25. Boson sampling and photonic quantum advantage
The Aaronson-Arkhipov 2011 proposal, Jiuzhang 2020 experiment, and why sampling-based supremacy has held up better than circuit-based supremacy. Permanent-of-Gaussians conjecture and the polynomial-hierarchy argument.
26. BQP and the complexity-class zoo
Where BQP sits: above BPP, probably below NP in the worst case, and comfortably inside PSPACE. Bernstein-Vazirani containments, Toda 1991, the Raz-Tal 2019 oracle separation, and implications for quantum advantage claims.
27. Dequantization and the Tang algorithms
How Ewin Tang’s 2018 undergraduate work erased an exponential speedup in quantum recommender systems, and what the broader dequantization program tells us about quantum-ML advantage claims. The Aaronson litmus test applied.

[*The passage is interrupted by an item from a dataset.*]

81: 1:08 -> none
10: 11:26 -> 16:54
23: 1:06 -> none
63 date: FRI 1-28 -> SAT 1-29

28. Quantum Monte Carlo and amplitude-estimation speedups
Where quadratic quantum speedup plausibly applies to finance and risk: Monte Carlo estimation. The Montanaro 2015 framework, amplitude estimation, option-pricing speedups, and realistic deployment timelines.
How these notes are used
- Self-contained. You can read any one without the others.

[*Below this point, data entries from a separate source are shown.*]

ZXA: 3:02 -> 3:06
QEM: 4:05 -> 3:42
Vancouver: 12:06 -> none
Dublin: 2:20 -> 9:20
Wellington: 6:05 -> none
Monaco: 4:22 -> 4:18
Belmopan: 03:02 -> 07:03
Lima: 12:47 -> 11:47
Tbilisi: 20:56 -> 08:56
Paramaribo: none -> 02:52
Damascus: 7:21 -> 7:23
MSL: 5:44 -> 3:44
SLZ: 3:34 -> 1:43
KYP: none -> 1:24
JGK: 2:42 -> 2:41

- Cross-linked. Related concepts link to each other via Quartz’s graph view.
- Updated. I revise notes when a significant new result appears.
- Honest about limits. Each note ends with Open questions, genuinely unresolved points.
- Reproducible. All figures are generated by Python scripts with fixed random seeds, available in the site repository.
What these notes are NOT
- Not a textbook substitute. For that: Hernán & Robins (2020) Causal Inference: What If; Sutton & Barto (2018) Reinforcement Learning: An Introduction; Hutter (2005) Universal Artificial Intelligence; Angelopoulos, Barber & Bates (2024) Theoretical Foundations of Conformal Prediction.
- Not promotional summaries of recent papers. The goal is understanding, not hype.
- Not a venue for my current research. My applied work has its own publication channel; these notes are pedagogical.